━━━ Data shown

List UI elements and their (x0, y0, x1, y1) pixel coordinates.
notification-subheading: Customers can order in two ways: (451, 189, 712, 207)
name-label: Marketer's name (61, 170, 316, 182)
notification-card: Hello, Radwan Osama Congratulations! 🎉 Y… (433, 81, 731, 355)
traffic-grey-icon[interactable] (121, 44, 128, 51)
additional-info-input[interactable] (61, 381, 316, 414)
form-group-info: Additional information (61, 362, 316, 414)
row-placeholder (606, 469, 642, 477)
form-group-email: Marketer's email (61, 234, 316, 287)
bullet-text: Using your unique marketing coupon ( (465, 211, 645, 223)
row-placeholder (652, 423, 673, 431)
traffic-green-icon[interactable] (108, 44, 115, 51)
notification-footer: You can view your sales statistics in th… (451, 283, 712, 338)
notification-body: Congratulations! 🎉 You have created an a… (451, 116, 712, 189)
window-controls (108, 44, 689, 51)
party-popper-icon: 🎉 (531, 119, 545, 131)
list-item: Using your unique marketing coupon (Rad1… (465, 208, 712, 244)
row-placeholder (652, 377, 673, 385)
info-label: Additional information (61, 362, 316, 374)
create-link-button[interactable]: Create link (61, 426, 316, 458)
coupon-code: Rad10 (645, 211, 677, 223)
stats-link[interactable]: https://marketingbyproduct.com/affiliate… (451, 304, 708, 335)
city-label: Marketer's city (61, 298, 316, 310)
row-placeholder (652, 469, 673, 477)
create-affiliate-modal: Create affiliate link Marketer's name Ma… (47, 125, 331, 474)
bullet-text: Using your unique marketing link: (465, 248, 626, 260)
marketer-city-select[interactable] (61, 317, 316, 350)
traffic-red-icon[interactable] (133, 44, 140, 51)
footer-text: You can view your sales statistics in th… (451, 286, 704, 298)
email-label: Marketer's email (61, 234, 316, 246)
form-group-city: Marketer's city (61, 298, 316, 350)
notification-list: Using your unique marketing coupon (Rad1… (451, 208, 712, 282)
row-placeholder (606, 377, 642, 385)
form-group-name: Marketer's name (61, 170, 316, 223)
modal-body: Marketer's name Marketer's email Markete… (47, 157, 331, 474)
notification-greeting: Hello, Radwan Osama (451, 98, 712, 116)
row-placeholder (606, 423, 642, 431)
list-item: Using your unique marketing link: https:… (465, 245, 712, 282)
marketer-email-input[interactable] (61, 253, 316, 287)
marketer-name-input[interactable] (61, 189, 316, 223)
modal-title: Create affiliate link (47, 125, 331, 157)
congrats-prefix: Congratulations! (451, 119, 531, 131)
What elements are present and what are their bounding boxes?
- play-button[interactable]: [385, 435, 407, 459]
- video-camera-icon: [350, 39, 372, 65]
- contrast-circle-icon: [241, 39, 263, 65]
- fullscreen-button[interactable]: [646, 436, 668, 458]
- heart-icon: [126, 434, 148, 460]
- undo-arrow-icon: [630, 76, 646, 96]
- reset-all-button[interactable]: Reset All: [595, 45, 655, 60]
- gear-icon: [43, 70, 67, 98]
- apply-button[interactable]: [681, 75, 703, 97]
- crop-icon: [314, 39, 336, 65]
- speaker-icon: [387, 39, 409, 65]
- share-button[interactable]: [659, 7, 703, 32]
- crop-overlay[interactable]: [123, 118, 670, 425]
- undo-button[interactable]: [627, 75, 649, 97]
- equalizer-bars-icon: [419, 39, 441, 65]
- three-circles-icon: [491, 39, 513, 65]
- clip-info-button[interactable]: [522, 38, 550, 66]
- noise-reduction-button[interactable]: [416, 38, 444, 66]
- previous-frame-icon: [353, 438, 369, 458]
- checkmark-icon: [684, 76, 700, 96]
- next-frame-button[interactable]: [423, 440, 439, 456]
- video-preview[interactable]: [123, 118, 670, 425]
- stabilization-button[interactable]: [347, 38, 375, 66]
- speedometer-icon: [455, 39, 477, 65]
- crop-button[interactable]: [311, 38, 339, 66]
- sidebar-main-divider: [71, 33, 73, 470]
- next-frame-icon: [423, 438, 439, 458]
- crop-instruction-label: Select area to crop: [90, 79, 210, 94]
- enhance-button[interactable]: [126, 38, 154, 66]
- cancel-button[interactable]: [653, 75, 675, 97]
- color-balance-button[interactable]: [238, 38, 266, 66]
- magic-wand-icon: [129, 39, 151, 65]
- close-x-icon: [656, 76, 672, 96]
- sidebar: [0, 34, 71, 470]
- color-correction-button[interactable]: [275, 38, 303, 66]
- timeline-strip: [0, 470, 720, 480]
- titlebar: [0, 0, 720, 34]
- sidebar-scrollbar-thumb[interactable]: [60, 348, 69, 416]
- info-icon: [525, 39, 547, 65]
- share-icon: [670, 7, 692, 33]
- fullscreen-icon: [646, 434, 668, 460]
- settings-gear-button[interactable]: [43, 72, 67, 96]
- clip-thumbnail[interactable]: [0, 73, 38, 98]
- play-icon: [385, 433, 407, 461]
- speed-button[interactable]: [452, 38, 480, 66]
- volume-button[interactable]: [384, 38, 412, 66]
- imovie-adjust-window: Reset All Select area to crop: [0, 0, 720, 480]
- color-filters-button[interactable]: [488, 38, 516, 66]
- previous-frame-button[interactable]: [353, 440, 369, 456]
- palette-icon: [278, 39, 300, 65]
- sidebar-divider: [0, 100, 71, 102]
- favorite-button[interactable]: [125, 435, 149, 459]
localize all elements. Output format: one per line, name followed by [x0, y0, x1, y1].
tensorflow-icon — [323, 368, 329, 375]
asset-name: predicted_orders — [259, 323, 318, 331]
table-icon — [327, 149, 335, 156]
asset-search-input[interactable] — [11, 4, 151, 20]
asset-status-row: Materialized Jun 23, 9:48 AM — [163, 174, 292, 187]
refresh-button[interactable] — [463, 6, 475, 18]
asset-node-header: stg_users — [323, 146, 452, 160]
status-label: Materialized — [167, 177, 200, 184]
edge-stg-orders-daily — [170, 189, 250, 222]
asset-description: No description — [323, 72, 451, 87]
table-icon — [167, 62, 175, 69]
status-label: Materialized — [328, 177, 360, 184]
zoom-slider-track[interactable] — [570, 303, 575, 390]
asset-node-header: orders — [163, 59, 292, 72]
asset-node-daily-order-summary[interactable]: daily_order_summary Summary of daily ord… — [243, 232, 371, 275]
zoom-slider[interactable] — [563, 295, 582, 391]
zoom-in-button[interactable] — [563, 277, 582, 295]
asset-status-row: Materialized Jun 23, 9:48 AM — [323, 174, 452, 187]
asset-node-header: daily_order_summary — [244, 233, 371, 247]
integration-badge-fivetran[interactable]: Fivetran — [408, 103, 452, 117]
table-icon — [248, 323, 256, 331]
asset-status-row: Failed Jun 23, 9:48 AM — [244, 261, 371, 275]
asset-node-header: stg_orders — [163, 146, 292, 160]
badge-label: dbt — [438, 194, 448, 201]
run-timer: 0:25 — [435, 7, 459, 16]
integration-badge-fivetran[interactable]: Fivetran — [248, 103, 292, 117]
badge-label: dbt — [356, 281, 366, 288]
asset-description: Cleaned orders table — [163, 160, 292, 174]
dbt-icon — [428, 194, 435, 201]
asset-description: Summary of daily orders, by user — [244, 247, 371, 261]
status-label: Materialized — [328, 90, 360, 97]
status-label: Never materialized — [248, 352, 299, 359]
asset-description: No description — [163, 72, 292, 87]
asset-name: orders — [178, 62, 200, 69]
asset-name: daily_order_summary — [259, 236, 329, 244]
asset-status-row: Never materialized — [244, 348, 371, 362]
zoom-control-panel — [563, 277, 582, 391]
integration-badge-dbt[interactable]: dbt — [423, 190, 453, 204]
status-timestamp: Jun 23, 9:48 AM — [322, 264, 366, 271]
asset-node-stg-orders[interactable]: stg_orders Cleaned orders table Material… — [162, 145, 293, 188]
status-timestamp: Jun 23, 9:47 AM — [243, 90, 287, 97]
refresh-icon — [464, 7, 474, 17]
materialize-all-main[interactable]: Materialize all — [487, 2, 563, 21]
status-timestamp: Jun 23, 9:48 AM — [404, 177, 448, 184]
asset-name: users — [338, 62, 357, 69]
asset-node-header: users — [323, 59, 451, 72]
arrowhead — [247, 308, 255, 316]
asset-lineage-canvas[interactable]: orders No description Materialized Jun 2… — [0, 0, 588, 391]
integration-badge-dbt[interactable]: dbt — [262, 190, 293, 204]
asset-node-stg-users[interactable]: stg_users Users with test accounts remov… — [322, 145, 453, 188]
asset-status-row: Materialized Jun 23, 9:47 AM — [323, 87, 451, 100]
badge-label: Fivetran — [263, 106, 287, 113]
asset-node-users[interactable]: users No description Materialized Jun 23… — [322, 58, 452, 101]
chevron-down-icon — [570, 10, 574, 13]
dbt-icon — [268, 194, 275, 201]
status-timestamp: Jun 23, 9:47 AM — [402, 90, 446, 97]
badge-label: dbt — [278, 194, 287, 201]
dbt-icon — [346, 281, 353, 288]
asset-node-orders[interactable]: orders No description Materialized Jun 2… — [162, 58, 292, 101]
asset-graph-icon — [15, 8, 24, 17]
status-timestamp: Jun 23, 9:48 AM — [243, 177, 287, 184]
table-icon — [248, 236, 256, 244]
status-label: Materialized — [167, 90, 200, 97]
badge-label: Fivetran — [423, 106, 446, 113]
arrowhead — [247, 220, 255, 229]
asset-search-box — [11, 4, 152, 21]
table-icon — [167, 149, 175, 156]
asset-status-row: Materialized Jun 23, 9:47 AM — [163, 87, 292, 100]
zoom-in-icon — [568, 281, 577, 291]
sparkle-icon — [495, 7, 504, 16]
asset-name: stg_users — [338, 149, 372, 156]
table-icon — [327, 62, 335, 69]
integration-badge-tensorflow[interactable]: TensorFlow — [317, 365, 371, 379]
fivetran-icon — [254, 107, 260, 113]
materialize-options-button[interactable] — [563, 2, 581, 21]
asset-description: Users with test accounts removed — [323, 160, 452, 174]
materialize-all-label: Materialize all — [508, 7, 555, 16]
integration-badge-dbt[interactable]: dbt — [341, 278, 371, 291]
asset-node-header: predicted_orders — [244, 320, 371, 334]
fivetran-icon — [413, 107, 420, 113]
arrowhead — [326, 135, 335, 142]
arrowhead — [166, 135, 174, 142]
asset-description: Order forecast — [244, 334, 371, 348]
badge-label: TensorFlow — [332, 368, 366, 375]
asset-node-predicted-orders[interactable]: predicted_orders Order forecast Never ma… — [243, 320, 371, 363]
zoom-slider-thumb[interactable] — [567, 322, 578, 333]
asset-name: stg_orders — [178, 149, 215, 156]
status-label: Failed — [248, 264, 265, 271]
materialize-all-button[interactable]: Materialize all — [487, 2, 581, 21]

━━━━━━

* Assignment *
Go through the material above and copy each line that has the word "play".

* Response area *
- play-button[interactable]: [385, 435, 407, 459]
- play-icon: [385, 433, 407, 461]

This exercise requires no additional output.